The Melvins @ Olympic Plaza
Unwilling to sit through another show packed tightly into the sweat bath that was Tubby Dog, we made our way to see the Melvins. The band that may as well have invented grunge music were in fine form. They haven’t lost it after all these years and they’ve been a band longer than some members of the audience have been alive. Any fan of grunge needed to be here and fans of dark sludgey metal enjoyed themselves as well.

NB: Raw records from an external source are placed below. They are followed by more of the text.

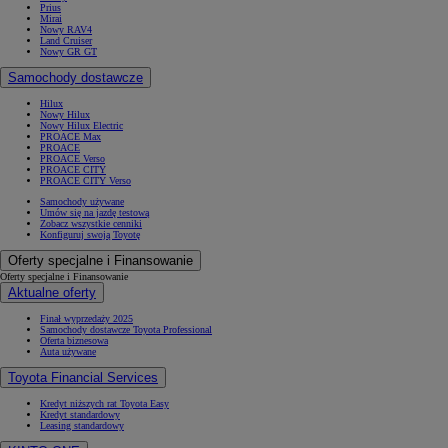
Prius
Mirai
Nowy RAV4
Land Cruiser
Nowy GR GT
Samochody dostawcze
Hilux
Nowy Hilux
Nowy Hilux Electric
PROACE Max
PROACE
PROACE Verso
PROACE CITY
PROACE CITY Verso
Samochody używane
Umów się na jazdę testową
Zobacz wszystkie cenniki
Konfiguruj swoją Toyotę
Oferty specjalne i Finansowanie
Oferty specjalne i Finansowanie
Aktualne oferty
Finał wyprzedaży 2025
Samochody dostawcze Toyota Professional
Oferta biznesowa
Auta używane
Toyota Financial Services
Kredyt niższych rat Toyota Easy
Kredyt standardowy
Leasing standardowy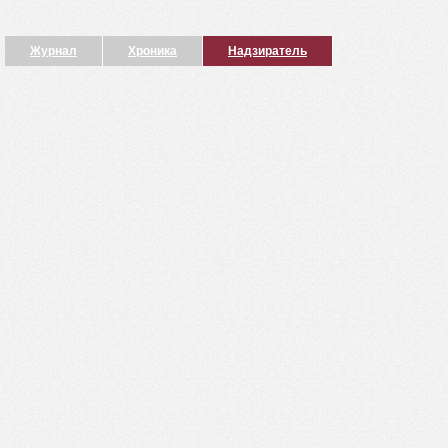
Журнал
Хроника
Надзиратель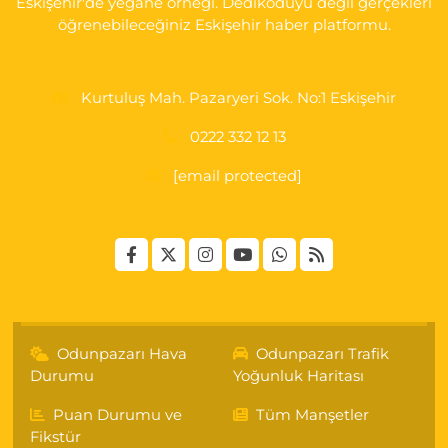
Eskişehir'de yegane örneği. Dedikoduyu değil gerçekleri
öğrenebileceğiniz Eskişehir haber platformu.
Kurtuluş Mah. Pazaryeri Sok. No:1 Eskişehir
0222 332 12 13
[email protected]
Odunpazarı Hava
Odunpazarı Trafik
Durumu
Yoğunluk Haritası
Puan Durumu ve
Tüm Manşetler
Fikstür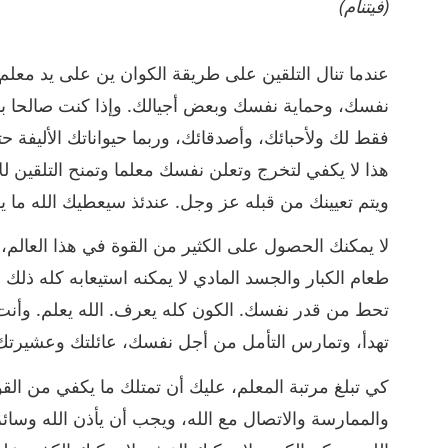
(فيتنام)
عندما تنال التلقين على طريقة الكوان ين على يد معلم مس
نفسك، وحماية نفسك وبعض أجيالك. وإذا كنت صالحا با
فقط لك ولأحبائك، وأصدقائك، وربما حيواناتك الأليفة 
هذا لا يكفي لتخرج وتعلن نفسك معلما وتمنح التلقين ل
ويتم تعيينك من قبله عز وجل. عندئذ سيعطيك الله ما ي
لا يمكنك الحصول على الكثير من القوة في هذا العالم، 
طعام الكبار والجسد المادي لا يمكنه استيعابه كله ذلك
تحط من قدر نفسك. الكون كله يعرف. الله يعلم. وأنت 
تهدأ، وتمارس التأمل من أجل نفسك، عائلتك وعشيرتك.
كي تبلغ مرتبة المعلم، عليك أن تمتلك ما يكفي من ال
والممارسة والاتصال مع الله، ويجب أن يأذن الله وسائ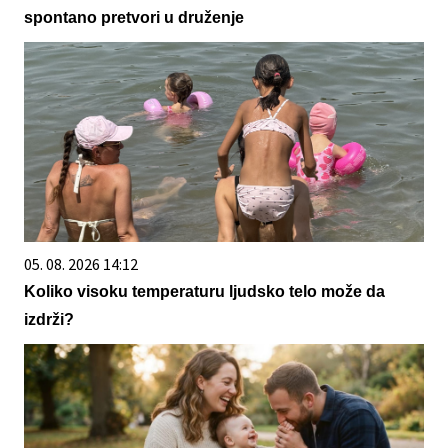
spontano pretvori u druženje
05. 08. 2026 14:12
Koliko visoku temperaturu ljudsko telo može da
izdrži?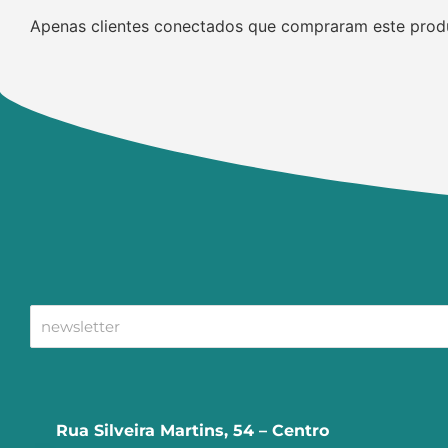
Apenas clientes conectados que compraram este prod
Rua Silveira Martins, 54 – Centro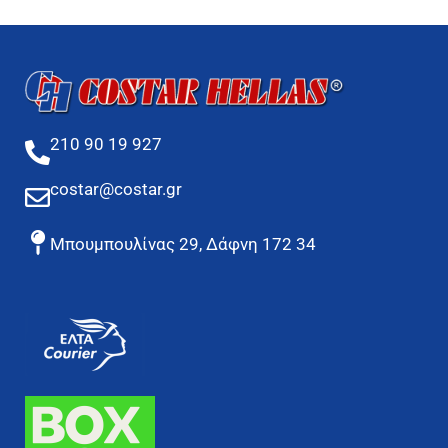
210 90 19 927
costar@costar.gr
Μπουμπουλίνας 29, Δάφνη 172 34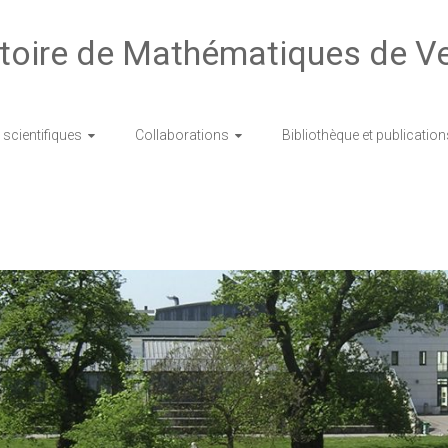
toire de Mathématiques de Ve
scientifiques
Collaborations
Bibliothèque et publication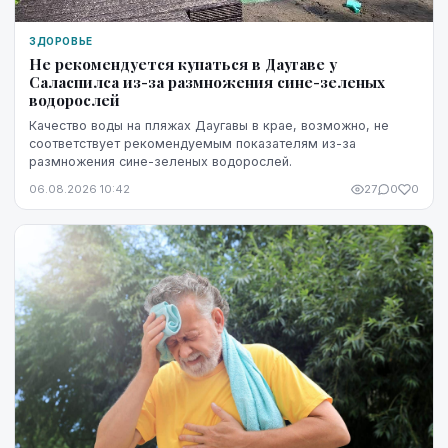
ЗДОРОВЬЕ
Не рекомендуется купаться в Даугаве у
Саласпилса из-за размножения сине-зеленых
водорослей
Качество воды на пляжах Даугавы в крае, возможно, не
соответствует рекомендуемым показателям из-за
размножения сине-зеленых водорослей.
06.08.2026 10:42
27
0
0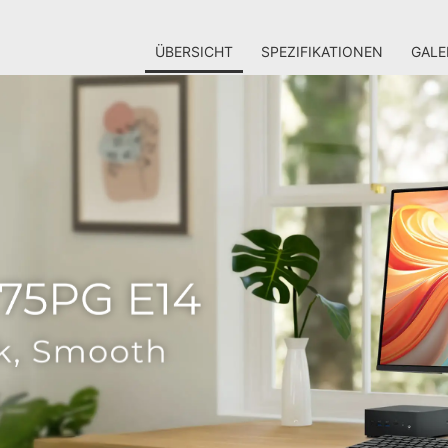
ÜBERSICHT
SPEZIFIKATIONEN
GALE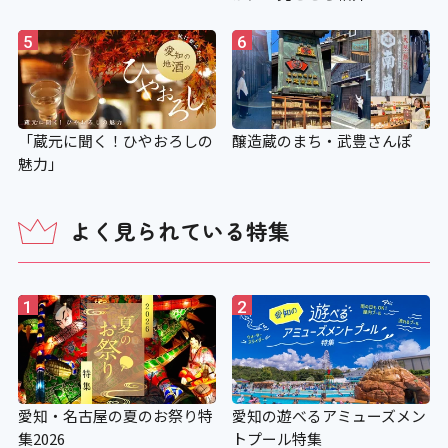
5
6
「蔵元に聞く！ひやおろしの
醸造蔵のまち・武豊さんぽ
魅力」
よく見られている特集
1
2
愛知・名古屋の夏のお祭り特
愛知の遊べるアミューズメン
集2026
トプール特集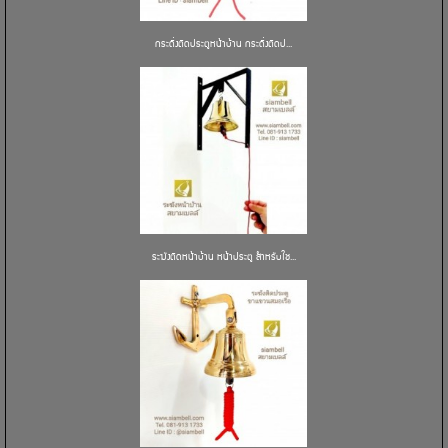
กระดิ่งติดประตูหน้าบ้าน กระดิ่งติดป...
ระฆังติดหน้าบ้าน หน้าประตู สำหรับใช...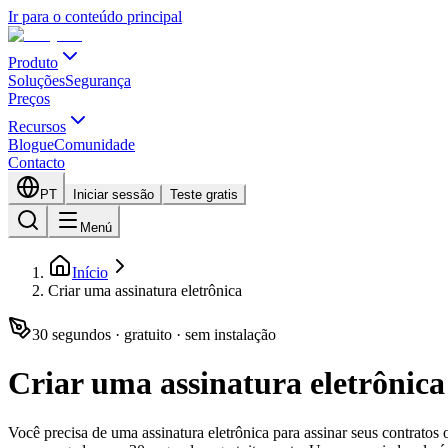
Ir para o conteúdo principal
Produto
Soluções
Segurança
Preços
Recursos
Blogue
Comunidade
Contacto
PT
Iniciar sessão
Teste gratis
Menú
Início
Criar uma assinatura eletrônica
30 segundos · gratuito · sem instalação
Criar uma assinatura eletrônic
Você precisa de uma assinatura eletrônica para assinar seus contrato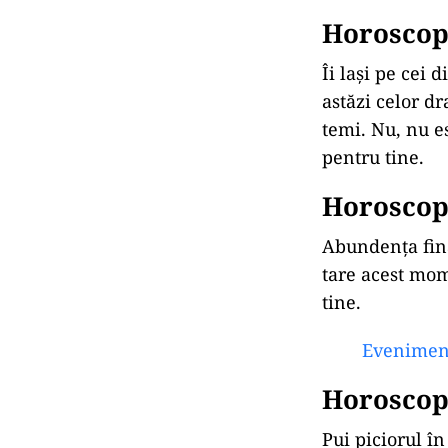
Horoscop
Îi lași pe cei 
astăzi celor dr
temi. Nu, nu e
pentru tine.
Horoscop
Abundența fina
tare acest mome
tine.
Eveniment
Horoscop
Pui piciorul în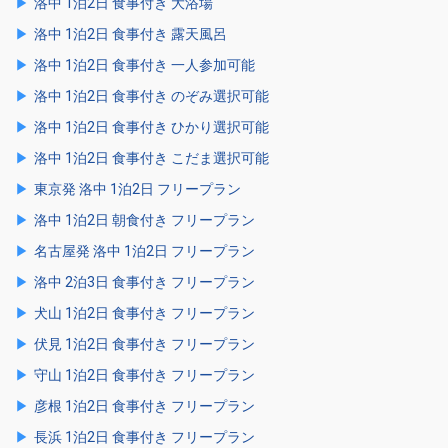
洛中 1泊2日 食事付き 大浴場
洛中 1泊2日 食事付き 露天風呂
洛中 1泊2日 食事付き 一人参加可能
洛中 1泊2日 食事付き のぞみ選択可能
洛中 1泊2日 食事付き ひかり選択可能
洛中 1泊2日 食事付き こだま選択可能
東京発 洛中 1泊2日 フリープラン
洛中 1泊2日 朝食付き フリープラン
名古屋発 洛中 1泊2日 フリープラン
洛中 2泊3日 食事付き フリープラン
犬山 1泊2日 食事付き フリープラン
伏見 1泊2日 食事付き フリープラン
守山 1泊2日 食事付き フリープラン
彦根 1泊2日 食事付き フリープラン
長浜 1泊2日 食事付き フリープラン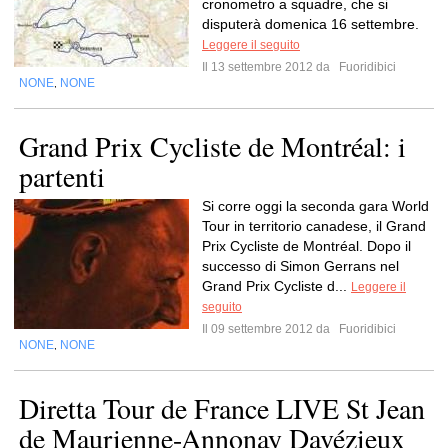
cronometro a squadre, che si
disputerà domenica 16 settembre.
Leggere il seguito
Il 13 settembre 2012 da
Fuoridibici
NONE
NONE
,
Grand Prix Cycliste de Montréal: i
partenti
Si corre oggi la seconda gara World
Tour in territorio canadese, il Grand
Prix Cycliste de Montréal. Dopo il
successo di Simon Gerrans nel
Grand Prix Cycliste d...
Leggere il
seguito
Il 09 settembre 2012 da
Fuoridibici
NONE
NONE
,
Diretta Tour de France LIVE St Jean
de Maurienne-Annonay Davézieux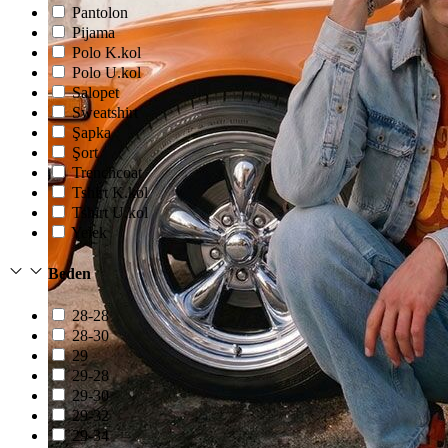
Pantolon
Pijama
Polo K.kol
Polo U.kol
Salopet
Sweatshirt
Şapka
Şort
Trenchcoat
Tshirt K.kol
Tshirt U.kol
Yelek
Beden
28-28
28-30
29
29-28
29-30
29-32
29-34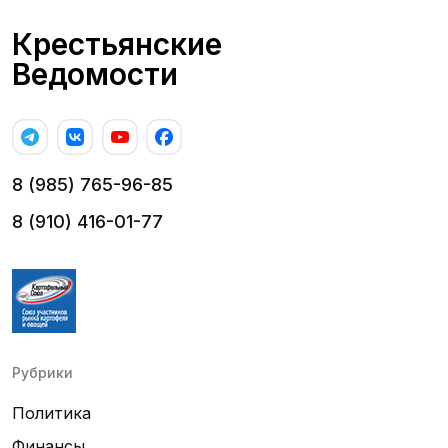
Крестьянские
Ведомости
8 (985) 765-96-85
8 (910) 416-01-77
Рубрики
Политика
Финансы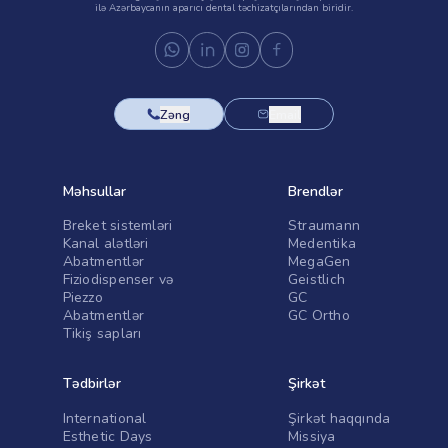
ilə Azərbaycanın aparıcı dental təchizatçılarından biridir.
Zəng
Email
Məhsullar
Brendlər
Breket sistemləri
Straumann
Kanal alətləri
Medentika
Abatmentlər
MegaGen
Fiziodispenser və
Geistlich
Piezzo
GC
Abatmentlər
GC Ortho
Tikiş sapları
Tədbirlər
Şirkət
International
Şirkət haqqında
Esthetic Days
Missiya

Hot Water Music @ Olympic Plaza
I didn’t stick around for their set, but their primary lead singer, Chuck Ragan, had something nice to say before they started: “I want you all to take a moment to thank the hardworking men and women who put this festival together. The ones that aren’t on this stage, without them none of this would happen.” Amen.
Bash Bros. @ Tubby Dog
The Nanaimo punk duo drew me back to Tubby Dog. Luckily the crowd had thinned out a bit during the dinner break. The girls had given themselves blue and red warpaint under their eyes and were playing loud crunchy screaming punk that was first and foremost fun. I couldn’t stay for their whole set, but check out their MySpace (LINK HERE: http://www.myspace.com/bashbashbash) for a taste. I like “Part Hat.”
Slam Dunk @ Dicken’s
Slam Dunk took to the stage in Dicken’s with holes still in the roof from the previous night’s (!!!) set. The band (currently on the cover of Discorder) played a bit of garage, a bit of blues and a bit of down south folk jams; their raucous performance managed to re-energize me with the help of a vodka-Red Bull to push me through the rest of the night. They got a mini-mosh pit going as the crowd gradually filled in to see Les Savy Fav play after them, but what I was most impressed with was the song they whispered over their drummers loud beat.
No Age @ the Legion Downstairs
Choosing to see No Age over the Apollo Ghosts at Arrata was the hardest decision I made all festival and one that looked like a huge mistake when I saw the insane lineup at the at capacity giant Legion. Luckily, using some music journalism magic, I found myself inside in time to see the Los Angeles noise punk trio (I know they’re usually a duo, but they picked a new member up somewhere) kick off their set. Playing music that falls somewhere between ‘80s punk and M83, they played Calgary some punk rock with a a heavy dose of fuzz and distortion, that could have been a very satisfying end to the festival except that I couldn’t leave when the GZA was about to go on.
The GZA @ the Legion Downstairs
The last act of the festival I saw was the GZA. It was delayed. The artist disappeared and a rumour swirled around the Legion that he’d gone missing and the organizers didn’t know what to do! The audience chanted for him to come on and 45 minutes after his scheduled set time (this was notable as everything else was almost precisely on time) the GZA came out after complaining through his mic about the lights, his levels, and that his DJ was having trouble with his beats. Despite being a bit of a prima donna (all of these problems could likely have been fixed with minimal fuss if he’d just been on time), the GZA a.k.a. the Genius, (who is well past his prime) could still show how he’d earned his rep. This performance could have used someone aside from his DJ/hypeman to play off of. Just one rapper with a single turntable doesn’t offer for a lot of variety, but fans of the Wu were in attendance and enjoyed it. That was the end of Sled Island for me (though not of Sled Island itself: Fucked Up hadn’t played again yet, there was an afterparty or two and Sunday boasted a daytime show/pig roast). The festival left me with warm feelings and a desire to come back.